AirBooster
Blue Origin Charon - An unmanned quad jet-engine VTOL aircraft - the closest thing to an AirBooster.

AirBooster

The most promising propulsion concepts often rely on the combination of two different types of propulsion methods within the same vehicle. It is a statement that I frequently reiterate, and it largely stems from the fact that no one system is ideal for all applications. One such exam

ple is the AirBooster – Air-Breathing Booster Stage for launch vehicles. The concept of the AirBooster is easy to understand - it involves a two-stage launch vehicle whose first stage (the AirBooster) consists of jet-engines while the upper stage consists of chemical rocket engines. The problem with modern chemical launch vehicles is that the mass penalty of carrying a bunch of oxidizer liquid is very high. So as the rocket ascends through the atmosphere it makes sense to extract the oxygen directly from the atmosphere - this makes for a much lighter rocket. This is exactly what jet-engines are designed to do.

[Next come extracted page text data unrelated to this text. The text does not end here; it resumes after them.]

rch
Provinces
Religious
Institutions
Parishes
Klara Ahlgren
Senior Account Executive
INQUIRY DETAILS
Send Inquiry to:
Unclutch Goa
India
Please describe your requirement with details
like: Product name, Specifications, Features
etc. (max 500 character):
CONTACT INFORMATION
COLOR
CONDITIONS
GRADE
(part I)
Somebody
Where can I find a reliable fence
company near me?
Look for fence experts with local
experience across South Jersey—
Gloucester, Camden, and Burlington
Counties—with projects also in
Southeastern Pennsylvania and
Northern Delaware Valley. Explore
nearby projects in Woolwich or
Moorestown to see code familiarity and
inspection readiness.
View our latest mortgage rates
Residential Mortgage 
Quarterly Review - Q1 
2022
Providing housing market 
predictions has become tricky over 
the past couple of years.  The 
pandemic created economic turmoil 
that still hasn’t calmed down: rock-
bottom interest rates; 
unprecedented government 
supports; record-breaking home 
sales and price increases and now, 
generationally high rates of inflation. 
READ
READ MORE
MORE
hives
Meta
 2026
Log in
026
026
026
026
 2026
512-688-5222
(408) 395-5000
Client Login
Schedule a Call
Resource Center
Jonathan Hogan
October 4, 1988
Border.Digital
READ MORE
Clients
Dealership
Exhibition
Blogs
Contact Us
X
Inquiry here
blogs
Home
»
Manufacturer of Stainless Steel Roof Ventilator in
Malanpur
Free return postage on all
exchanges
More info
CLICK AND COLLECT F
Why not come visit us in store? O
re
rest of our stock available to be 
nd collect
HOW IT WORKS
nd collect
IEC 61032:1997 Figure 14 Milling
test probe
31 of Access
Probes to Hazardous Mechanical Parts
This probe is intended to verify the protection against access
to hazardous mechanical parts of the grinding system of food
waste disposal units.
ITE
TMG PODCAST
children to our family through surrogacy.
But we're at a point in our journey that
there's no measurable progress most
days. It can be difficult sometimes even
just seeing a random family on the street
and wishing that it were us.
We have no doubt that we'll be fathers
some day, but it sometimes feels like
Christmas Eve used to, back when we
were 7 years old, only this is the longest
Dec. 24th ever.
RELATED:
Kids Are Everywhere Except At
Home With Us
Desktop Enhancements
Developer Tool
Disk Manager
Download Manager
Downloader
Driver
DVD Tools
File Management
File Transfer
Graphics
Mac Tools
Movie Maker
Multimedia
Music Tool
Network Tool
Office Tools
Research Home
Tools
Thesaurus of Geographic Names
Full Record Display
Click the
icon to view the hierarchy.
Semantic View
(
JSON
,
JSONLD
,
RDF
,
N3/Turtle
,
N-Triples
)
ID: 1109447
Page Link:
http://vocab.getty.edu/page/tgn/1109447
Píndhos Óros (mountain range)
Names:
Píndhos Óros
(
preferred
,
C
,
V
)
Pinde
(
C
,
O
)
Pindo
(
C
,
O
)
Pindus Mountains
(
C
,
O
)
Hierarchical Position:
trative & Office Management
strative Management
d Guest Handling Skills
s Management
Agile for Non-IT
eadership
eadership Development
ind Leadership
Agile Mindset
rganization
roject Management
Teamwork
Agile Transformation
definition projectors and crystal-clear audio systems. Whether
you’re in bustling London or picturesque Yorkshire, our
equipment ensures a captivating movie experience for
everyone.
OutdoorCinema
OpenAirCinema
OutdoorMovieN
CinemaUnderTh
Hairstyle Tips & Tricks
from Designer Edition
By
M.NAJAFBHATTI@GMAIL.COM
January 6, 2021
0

The idea is to use rocket engines in vacuum and jet-engines in the atmosphere – that is what the AirBooster concept is all about.

To be fair, the idea of augmenting rockets with air-breathing stages in not new. Some examples are the Startolaunch, Scaled Composites White Knight, and the now bankrupt Virgin Orbit. All these vehicles have one thing in common, a large airplane (commonly referred to as the "carrier aircraft") that ascends to an altitude before dropping off the rocket (the "payload"). These are all horizontal drops so by the time the rocket descends low enough to clear the airplane, it loses virtually all boost velocity given to it by the airplane. As a result, the performance gains are negligible with this type of system. The only real benefit of airplane launched rockets is the ability to launch from airports. If you want a real performance gain that actually makes the launch vehicle more efficient as a whole, a vertical boost using the AirBooster followed by a vertical burn of the upper stage is the way to go.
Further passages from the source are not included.